2016 ön seçimlerinde Michigan’daki Müslümanların oyları, Demokrat aday adaylarından Hillary Clinton’a karşı Bernie Sanders’ı sandıktan zaferle çıkarmıştı. Aynı yıl başkanlık seçiminde ise Cumhuriyetçi aday Donald Trump, 10 binden biraz fazla oyla yani yüzde 0,23 gibi ufak bir farkla rakibi Clinton’a karşı Michigan eyaletini kazanmıştı.
Müslüman seçmenler, özellikle Trump’ın Beyaz Saray’a gelmesiyle kendilerine karşı yürüttüğü politikalardan sonra daha da bilinçlenerek seçimlerde “azınlık” olarak kendilerinin sandıkta dengeleri değiştirebilecek konumda olduğunu anladı.
Şimdiye kadar nüfus oranlarına bakarak oylarının hiçbir şeyi değiştirmeyeceğine inanan Müslüman kesim, artık bu duruşunu değiştirerek yerel, eyalet ve ulusal düzeyde seçme ve seçilme yoluyla siyasi alanda daha fazla katılım göstermeye çalışıyor.
Müslümanların siyasi tercihinde 11 Eylül kırılması
11 Eylül 2001 saldırılarının akabinde Müslüman kesimin “terörizm” ile özdeşleştirilmesi ve bu bağlamda Afganistan ve Irak başta olmak üzere İslam ülkelerine yönelik başlatılan savaşlar ABD’deki Müslüman nüfusun siyasete bakışını ve partilere yönelik tercihini ciddi şekilde etkiledi.

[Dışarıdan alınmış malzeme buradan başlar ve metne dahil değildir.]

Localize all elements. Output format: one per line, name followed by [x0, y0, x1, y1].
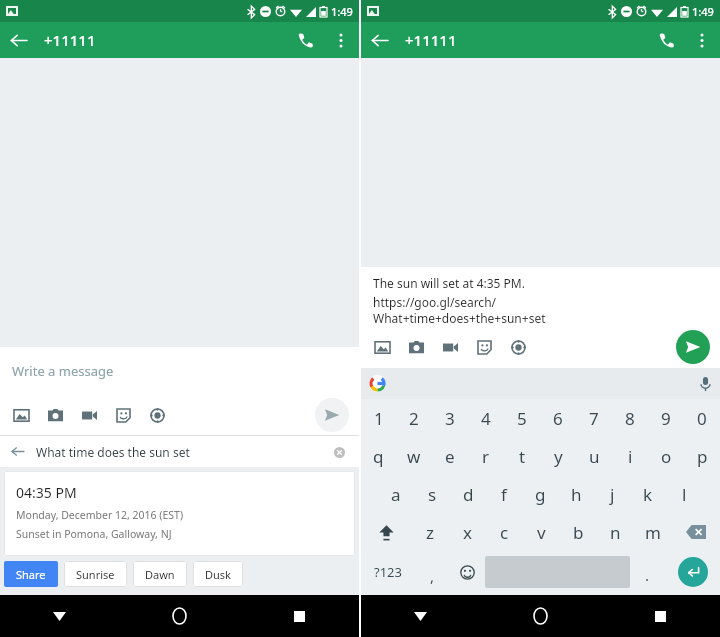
staticText: n	[610, 521, 621, 544]
button[interactable]: 4	[468, 399, 504, 437]
staticText: 6	[553, 407, 563, 430]
button[interactable]: e	[432, 437, 468, 475]
button[interactable]: Dusk	[193, 561, 243, 587]
staticText: a	[391, 483, 401, 506]
button[interactable]: 6	[540, 399, 576, 437]
staticText: e	[445, 445, 455, 468]
button[interactable]: 8	[612, 399, 648, 437]
staticText: 8	[625, 407, 635, 430]
button[interactable]: Video	[72, 398, 106, 432]
button[interactable]: More options	[684, 22, 720, 58]
button[interactable]: What time does the sun set	[0, 436, 359, 467]
button[interactable]: i	[612, 437, 648, 475]
button[interactable]: a	[378, 475, 414, 513]
staticText: z	[426, 521, 434, 544]
button[interactable]: x	[449, 513, 486, 551]
button[interactable]: u	[576, 437, 612, 475]
button[interactable]: 5	[504, 399, 540, 437]
button[interactable]: 7	[576, 399, 612, 437]
button[interactable]: Back	[361, 595, 480, 637]
button[interactable]: Camera	[38, 398, 72, 432]
button[interactable]: Shift	[361, 513, 411, 551]
button[interactable]: Back	[0, 595, 119, 637]
button[interactable]: y	[540, 437, 576, 475]
button[interactable]: Dawn	[133, 561, 187, 587]
button[interactable]: ?123	[361, 551, 415, 593]
staticText: p	[697, 445, 708, 468]
button[interactable]: 04:35 PM	[4, 471, 355, 556]
button[interactable]: b	[560, 513, 597, 551]
button[interactable]: Back	[361, 22, 397, 58]
button[interactable]: More options	[323, 22, 359, 58]
button[interactable]: Stickers	[106, 398, 140, 432]
button[interactable]: Recents	[600, 595, 720, 637]
button[interactable]: m	[634, 513, 671, 551]
staticText: v	[537, 521, 546, 544]
button[interactable]: Location	[501, 330, 535, 364]
button[interactable]: Stickers	[467, 330, 501, 364]
button[interactable]: Share	[4, 561, 58, 587]
staticText: Write a message	[12, 362, 114, 380]
button[interactable]: Video	[433, 330, 467, 364]
button[interactable]: Sunrise	[64, 561, 127, 587]
staticText: t	[519, 445, 526, 468]
button[interactable]: j	[594, 475, 630, 513]
button[interactable]: Location	[140, 398, 174, 432]
button[interactable]: 1	[361, 399, 396, 437]
button[interactable]: Emoji	[450, 551, 485, 593]
staticText: Dusk	[205, 567, 231, 582]
staticText: Sunset in Pomona, Galloway, NJ	[16, 527, 172, 541]
button[interactable]: 0	[684, 399, 720, 437]
button[interactable]: p	[684, 437, 720, 475]
button[interactable]: c	[486, 513, 523, 551]
button[interactable]: Clear	[329, 442, 349, 462]
button[interactable]: d	[450, 475, 486, 513]
button[interactable]: +11111	[44, 30, 96, 50]
button[interactable]: Send	[676, 330, 710, 364]
staticText: x	[463, 521, 472, 544]
button[interactable]: g	[522, 475, 558, 513]
button[interactable]: s	[414, 475, 450, 513]
button[interactable]: Home	[480, 595, 600, 637]
button[interactable]: Enter	[665, 551, 720, 593]
button[interactable]: Camera	[399, 330, 433, 364]
button[interactable]: +11111	[405, 30, 457, 50]
staticText: 1:49	[331, 4, 353, 19]
button[interactable]: .	[630, 551, 665, 593]
staticText: 3	[445, 407, 455, 430]
button[interactable]: Send	[315, 398, 349, 432]
button[interactable]: q	[361, 437, 396, 475]
button[interactable]: n	[597, 513, 634, 551]
button[interactable]: Home	[119, 595, 239, 637]
button[interactable]: w	[396, 437, 432, 475]
button[interactable]: Call	[648, 22, 684, 58]
staticText: m	[645, 521, 661, 544]
button[interactable]: Gallery	[365, 330, 399, 364]
button[interactable]: v	[523, 513, 560, 551]
button[interactable]: l	[666, 475, 702, 513]
button[interactable]: r	[468, 437, 504, 475]
staticText: Monday, December 12, 2016 (EST)	[16, 508, 184, 522]
button[interactable]: z	[411, 513, 449, 551]
button[interactable]: Back	[0, 22, 36, 58]
button[interactable]: t	[504, 437, 540, 475]
staticText: k	[643, 483, 653, 506]
button[interactable]: Gallery	[4, 398, 38, 432]
button[interactable]: 2	[396, 399, 432, 437]
staticText: Share	[16, 567, 46, 582]
button[interactable]: Call	[287, 22, 323, 58]
button[interactable]: f	[486, 475, 522, 513]
button[interactable]: k	[630, 475, 666, 513]
button[interactable]: h	[558, 475, 594, 513]
staticText: 7	[589, 407, 599, 430]
button[interactable]: 9	[648, 399, 684, 437]
button[interactable]: o	[648, 437, 684, 475]
button[interactable]: ,	[415, 551, 450, 593]
staticText: w	[407, 445, 421, 468]
staticText: 0	[697, 407, 707, 430]
button[interactable]: Recents	[239, 595, 359, 637]
button[interactable]: 3	[432, 399, 468, 437]
button[interactable]: Backspace	[671, 513, 720, 551]
staticText: What time does the sun set	[36, 444, 190, 460]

11 Eylül öncesi Müslümanların yüzde 80’i dini ve ahlaki nedenlerden dolayı Cumhuriyetçi Partiye yakın dururken, 11 Eylül sonrası artan İslam karşıtlığı ve ırkçı yaklaşımlardan sonra Demokrat Partiye yöneldi.

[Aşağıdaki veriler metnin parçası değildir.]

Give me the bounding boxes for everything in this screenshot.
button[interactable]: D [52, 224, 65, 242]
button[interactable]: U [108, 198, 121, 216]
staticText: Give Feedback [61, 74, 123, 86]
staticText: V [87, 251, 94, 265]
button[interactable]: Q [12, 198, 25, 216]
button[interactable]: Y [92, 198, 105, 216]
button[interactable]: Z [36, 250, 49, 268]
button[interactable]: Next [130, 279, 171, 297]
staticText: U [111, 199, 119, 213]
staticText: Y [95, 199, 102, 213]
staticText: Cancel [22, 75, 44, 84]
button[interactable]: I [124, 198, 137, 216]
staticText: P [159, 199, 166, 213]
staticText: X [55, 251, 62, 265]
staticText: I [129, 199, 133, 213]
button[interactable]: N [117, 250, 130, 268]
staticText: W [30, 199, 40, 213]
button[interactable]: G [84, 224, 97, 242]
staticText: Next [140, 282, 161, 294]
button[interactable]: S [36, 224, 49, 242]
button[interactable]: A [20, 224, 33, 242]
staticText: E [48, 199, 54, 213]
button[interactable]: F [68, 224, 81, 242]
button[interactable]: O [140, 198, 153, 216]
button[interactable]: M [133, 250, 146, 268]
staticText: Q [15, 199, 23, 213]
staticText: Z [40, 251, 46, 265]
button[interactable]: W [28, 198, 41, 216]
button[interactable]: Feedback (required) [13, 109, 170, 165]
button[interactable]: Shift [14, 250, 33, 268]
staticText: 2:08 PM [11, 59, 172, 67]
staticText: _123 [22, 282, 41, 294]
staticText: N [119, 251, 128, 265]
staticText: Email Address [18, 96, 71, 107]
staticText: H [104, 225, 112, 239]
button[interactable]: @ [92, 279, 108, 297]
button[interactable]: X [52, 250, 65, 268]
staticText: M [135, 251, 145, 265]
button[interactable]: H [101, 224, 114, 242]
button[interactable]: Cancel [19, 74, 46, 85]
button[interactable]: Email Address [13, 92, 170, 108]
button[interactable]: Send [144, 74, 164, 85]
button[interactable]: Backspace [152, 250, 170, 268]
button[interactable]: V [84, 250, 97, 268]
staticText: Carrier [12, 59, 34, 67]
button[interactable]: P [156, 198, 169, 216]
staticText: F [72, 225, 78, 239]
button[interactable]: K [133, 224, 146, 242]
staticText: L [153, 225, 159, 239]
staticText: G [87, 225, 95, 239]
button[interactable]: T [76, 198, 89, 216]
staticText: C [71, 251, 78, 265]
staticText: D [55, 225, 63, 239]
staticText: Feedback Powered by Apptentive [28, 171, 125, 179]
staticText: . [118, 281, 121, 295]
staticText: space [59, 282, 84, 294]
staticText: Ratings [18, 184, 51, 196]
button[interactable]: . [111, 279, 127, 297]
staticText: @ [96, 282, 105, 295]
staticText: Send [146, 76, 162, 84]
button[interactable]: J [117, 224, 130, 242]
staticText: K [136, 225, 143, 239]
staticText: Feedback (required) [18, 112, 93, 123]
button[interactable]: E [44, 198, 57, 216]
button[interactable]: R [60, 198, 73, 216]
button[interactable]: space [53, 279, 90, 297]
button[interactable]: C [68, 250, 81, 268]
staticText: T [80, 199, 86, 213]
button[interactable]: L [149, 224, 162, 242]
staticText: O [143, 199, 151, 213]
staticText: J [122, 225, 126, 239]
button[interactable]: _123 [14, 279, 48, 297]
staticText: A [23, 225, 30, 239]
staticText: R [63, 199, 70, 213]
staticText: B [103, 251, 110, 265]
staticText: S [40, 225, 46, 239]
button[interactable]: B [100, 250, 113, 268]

2000 yılı başkanlık seçimlerinde Demokrat aday Al Gore’a karşı Müslümanların yüzde 70’i George W. Bush’a oy verirken, 4 yıl sonraki başkanlık seçimlerinde ise Bush’a oy verenlerin oranı yüzde 4’e kadar düştü.
Müslüman seçmenin Demokrat Partiye yönelimi 2008 seçimlerinde Barack Obama ile daha da arttı. Müslümanlar 2016 seçimlerinde Trump’a karşı Hillary Clinton’a yüzde 82 destek çıktı. Trump’ın iktidarı sırasında yapılan 2018 ara seçimlerinde Cumhuriyetçi Partiye Müslümanların desteği yüzde 10’larda kaldı.
2018’deki Kongre ara seçimlerinde ilk kez iki Müslüman kadının, Minnesota’dan Somali kökenli başörtülü İlhan Omar ile Michigan’dan Filistin kökenli Rashide Tlaib’in Demokrat Partiden Kongre’ye girmesi hem Müslümanlara öz güven verdi, hem de diğer siyasetçilerin Müslüman kesimin oy potansiyelinin farkına varmasını sağladı.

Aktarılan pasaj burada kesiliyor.